### Extracted records

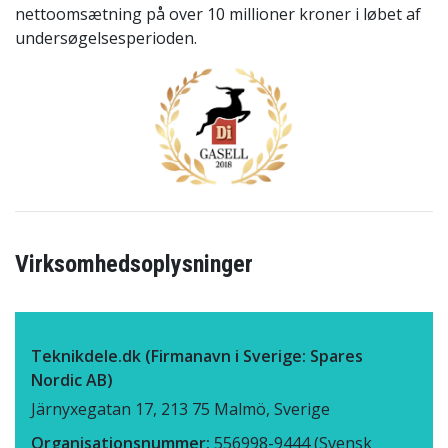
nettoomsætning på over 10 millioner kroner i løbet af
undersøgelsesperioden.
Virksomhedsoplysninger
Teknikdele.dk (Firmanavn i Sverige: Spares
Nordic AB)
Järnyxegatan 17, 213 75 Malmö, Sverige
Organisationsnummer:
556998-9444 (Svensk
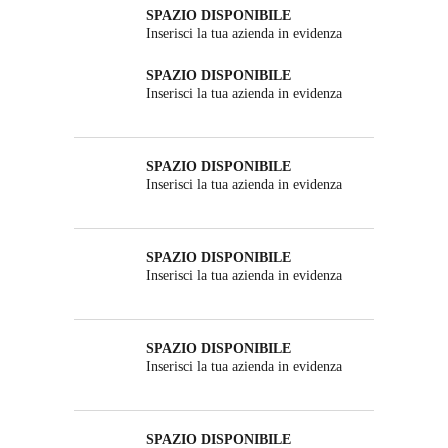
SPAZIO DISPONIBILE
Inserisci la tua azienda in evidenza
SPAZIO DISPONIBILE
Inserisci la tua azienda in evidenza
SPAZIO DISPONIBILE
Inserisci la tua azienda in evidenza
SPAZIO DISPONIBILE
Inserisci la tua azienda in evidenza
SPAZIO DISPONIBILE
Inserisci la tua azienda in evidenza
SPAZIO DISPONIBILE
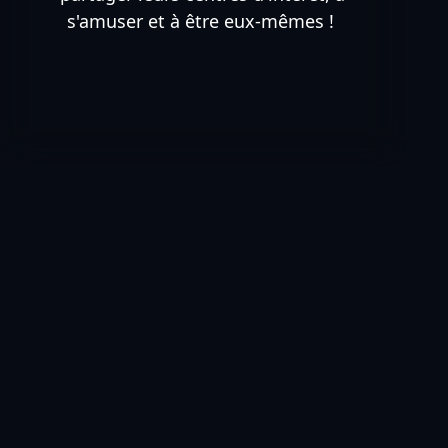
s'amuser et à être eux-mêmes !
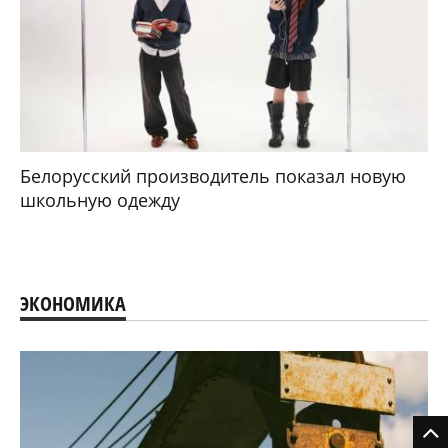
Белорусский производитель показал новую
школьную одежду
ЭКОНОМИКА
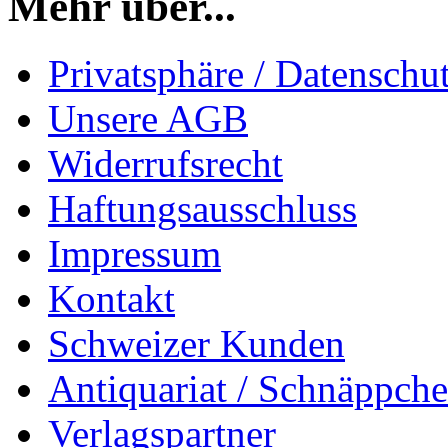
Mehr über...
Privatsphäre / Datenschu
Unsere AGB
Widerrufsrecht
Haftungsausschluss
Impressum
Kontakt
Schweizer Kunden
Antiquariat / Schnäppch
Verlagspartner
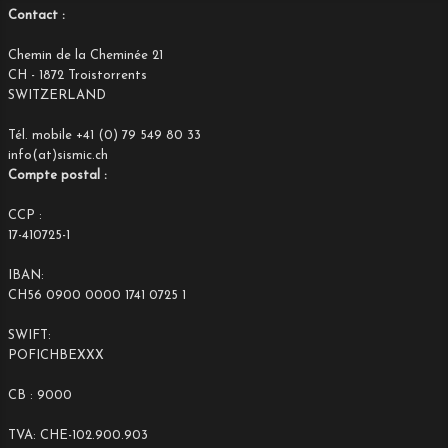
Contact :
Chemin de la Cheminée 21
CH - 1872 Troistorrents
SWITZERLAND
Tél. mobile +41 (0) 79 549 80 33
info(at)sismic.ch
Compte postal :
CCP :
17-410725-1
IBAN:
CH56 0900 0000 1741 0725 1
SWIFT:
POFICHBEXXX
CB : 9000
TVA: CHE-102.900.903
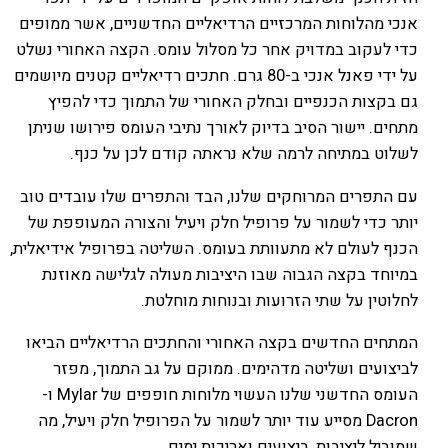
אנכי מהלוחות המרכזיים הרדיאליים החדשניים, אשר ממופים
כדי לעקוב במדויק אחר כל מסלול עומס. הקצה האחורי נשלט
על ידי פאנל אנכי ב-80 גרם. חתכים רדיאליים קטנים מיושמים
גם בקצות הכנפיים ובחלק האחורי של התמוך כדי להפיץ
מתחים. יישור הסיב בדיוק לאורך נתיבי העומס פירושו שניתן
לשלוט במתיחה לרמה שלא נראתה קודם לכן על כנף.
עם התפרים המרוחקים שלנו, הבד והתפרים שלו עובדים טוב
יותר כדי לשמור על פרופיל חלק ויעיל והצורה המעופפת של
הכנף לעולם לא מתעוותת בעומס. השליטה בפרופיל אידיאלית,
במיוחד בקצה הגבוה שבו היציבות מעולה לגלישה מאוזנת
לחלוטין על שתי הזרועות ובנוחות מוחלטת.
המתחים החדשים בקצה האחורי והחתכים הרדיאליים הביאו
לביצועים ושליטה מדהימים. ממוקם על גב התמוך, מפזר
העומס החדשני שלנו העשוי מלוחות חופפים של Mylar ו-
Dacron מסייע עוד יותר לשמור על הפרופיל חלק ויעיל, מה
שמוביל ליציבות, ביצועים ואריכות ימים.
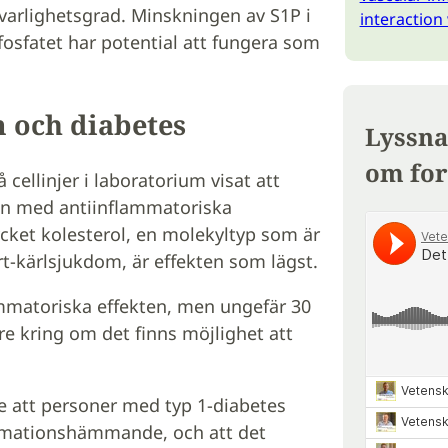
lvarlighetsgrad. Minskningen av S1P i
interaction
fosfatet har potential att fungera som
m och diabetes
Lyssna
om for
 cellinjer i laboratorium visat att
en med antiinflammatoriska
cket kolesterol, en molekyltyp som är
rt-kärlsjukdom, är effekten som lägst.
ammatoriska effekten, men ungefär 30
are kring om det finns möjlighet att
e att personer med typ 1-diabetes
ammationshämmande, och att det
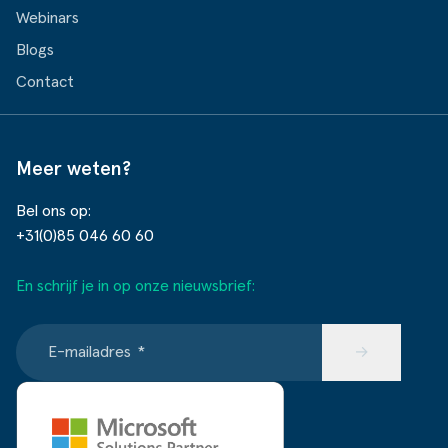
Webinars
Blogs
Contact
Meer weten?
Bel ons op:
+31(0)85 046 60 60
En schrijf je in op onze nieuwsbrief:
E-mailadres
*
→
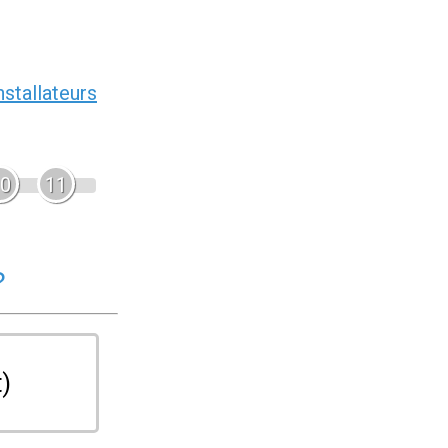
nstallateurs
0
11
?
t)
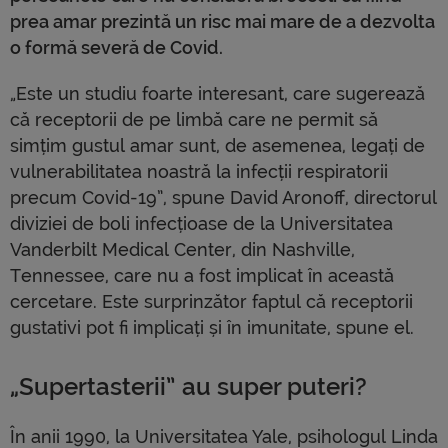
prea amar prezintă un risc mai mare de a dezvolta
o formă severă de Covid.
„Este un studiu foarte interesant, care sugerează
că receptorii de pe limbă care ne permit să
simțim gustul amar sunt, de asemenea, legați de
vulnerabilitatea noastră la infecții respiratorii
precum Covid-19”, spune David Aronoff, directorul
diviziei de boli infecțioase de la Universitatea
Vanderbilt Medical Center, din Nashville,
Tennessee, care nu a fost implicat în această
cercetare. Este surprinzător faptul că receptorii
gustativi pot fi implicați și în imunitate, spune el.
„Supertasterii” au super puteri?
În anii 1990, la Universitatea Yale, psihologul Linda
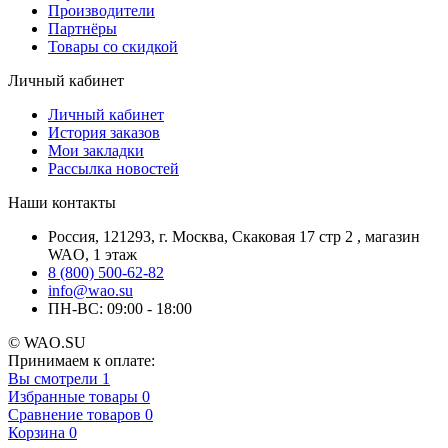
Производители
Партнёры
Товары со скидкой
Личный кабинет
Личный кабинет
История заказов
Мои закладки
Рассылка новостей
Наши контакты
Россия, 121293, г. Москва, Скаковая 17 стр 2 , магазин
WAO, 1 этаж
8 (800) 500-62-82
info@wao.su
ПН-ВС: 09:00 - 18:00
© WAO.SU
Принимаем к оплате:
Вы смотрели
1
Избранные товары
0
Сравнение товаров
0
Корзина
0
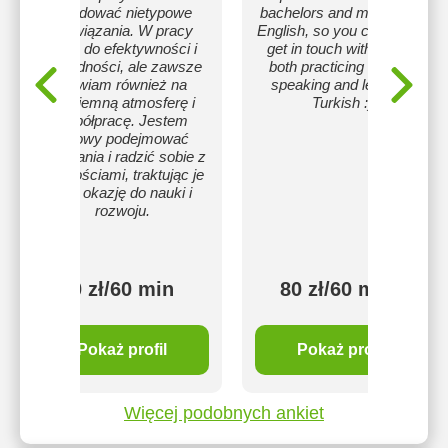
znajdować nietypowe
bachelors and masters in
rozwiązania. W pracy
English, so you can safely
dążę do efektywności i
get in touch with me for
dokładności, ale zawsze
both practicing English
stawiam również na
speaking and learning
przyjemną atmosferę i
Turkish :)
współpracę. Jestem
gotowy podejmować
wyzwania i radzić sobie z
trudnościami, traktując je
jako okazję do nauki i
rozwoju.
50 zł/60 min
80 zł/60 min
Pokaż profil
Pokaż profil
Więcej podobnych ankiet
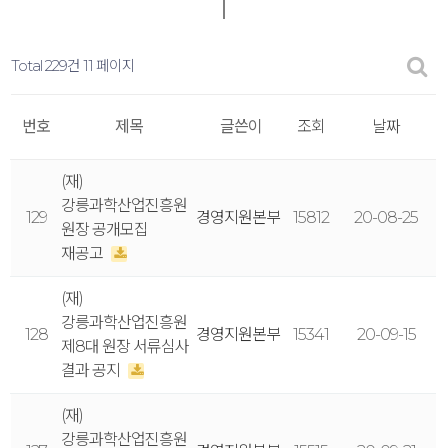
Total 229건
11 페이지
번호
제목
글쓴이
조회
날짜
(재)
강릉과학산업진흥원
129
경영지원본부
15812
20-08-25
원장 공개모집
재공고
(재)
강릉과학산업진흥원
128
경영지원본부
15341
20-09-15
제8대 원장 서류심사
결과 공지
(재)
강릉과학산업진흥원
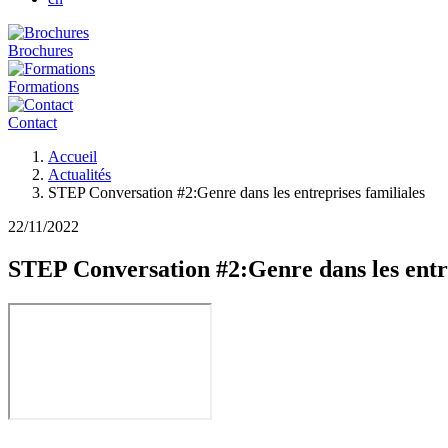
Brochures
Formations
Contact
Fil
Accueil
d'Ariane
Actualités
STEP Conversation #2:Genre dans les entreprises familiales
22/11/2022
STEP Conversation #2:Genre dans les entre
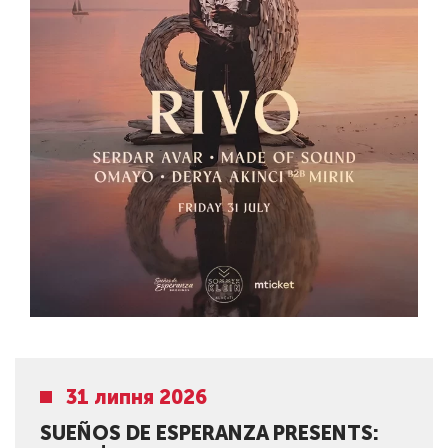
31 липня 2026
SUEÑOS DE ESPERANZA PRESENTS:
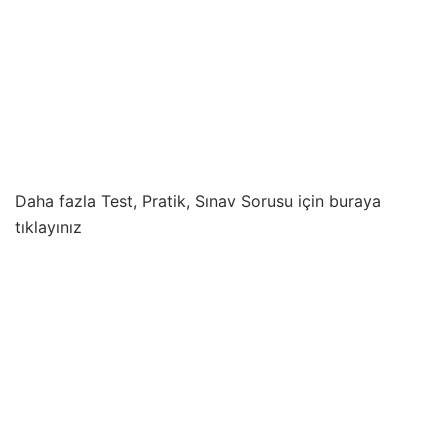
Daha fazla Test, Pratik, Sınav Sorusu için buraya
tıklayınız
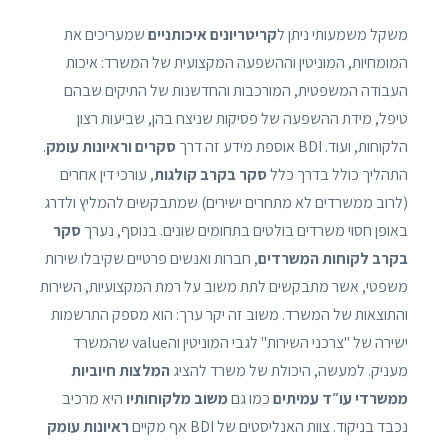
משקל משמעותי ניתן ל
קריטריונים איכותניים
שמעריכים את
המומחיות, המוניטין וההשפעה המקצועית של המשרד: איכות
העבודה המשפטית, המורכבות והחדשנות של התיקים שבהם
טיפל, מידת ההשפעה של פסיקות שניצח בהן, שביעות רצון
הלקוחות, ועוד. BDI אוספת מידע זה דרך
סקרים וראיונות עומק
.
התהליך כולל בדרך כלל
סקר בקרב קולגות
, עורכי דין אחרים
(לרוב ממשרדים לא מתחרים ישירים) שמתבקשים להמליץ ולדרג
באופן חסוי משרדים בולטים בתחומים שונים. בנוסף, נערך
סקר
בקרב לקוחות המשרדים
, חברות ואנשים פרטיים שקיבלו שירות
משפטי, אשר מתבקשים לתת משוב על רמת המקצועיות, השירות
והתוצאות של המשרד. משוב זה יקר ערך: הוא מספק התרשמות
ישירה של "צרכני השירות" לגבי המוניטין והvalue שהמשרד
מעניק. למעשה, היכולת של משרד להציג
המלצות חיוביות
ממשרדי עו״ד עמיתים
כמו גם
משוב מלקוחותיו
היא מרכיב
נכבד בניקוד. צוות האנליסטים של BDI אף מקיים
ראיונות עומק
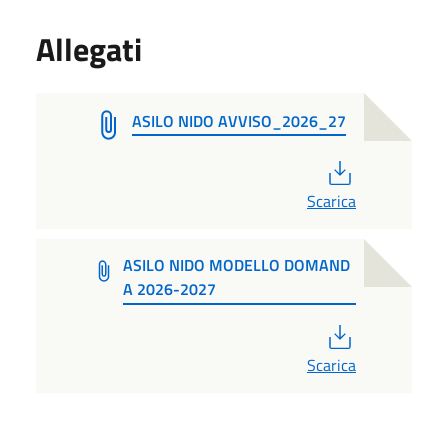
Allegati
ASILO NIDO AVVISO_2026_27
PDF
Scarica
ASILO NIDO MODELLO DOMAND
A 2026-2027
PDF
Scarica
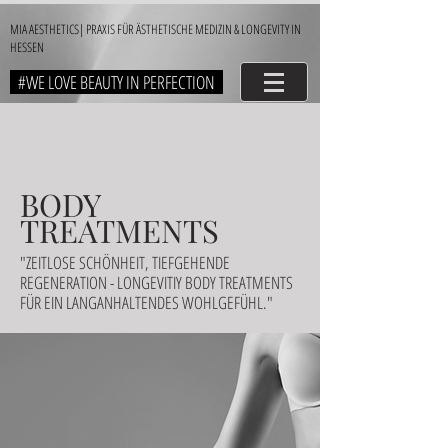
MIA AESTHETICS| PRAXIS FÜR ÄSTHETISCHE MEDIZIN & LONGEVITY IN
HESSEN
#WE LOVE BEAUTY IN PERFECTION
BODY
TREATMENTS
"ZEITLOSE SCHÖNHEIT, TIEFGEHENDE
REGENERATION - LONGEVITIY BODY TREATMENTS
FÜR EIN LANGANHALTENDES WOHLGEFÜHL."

######

(Your objective): From the records, copy every line that has the string "האחורי" in it.

(Solution):
כדי לעקוב במדויק אחר כל מסלול עומס. הקצה האחורי נשלט
גם בקצות הכנפיים ובחלק האחורי של התמוך כדי להפיץ
המתחים החדשים בקצה האחורי והחתכים הרדיאליים הביאו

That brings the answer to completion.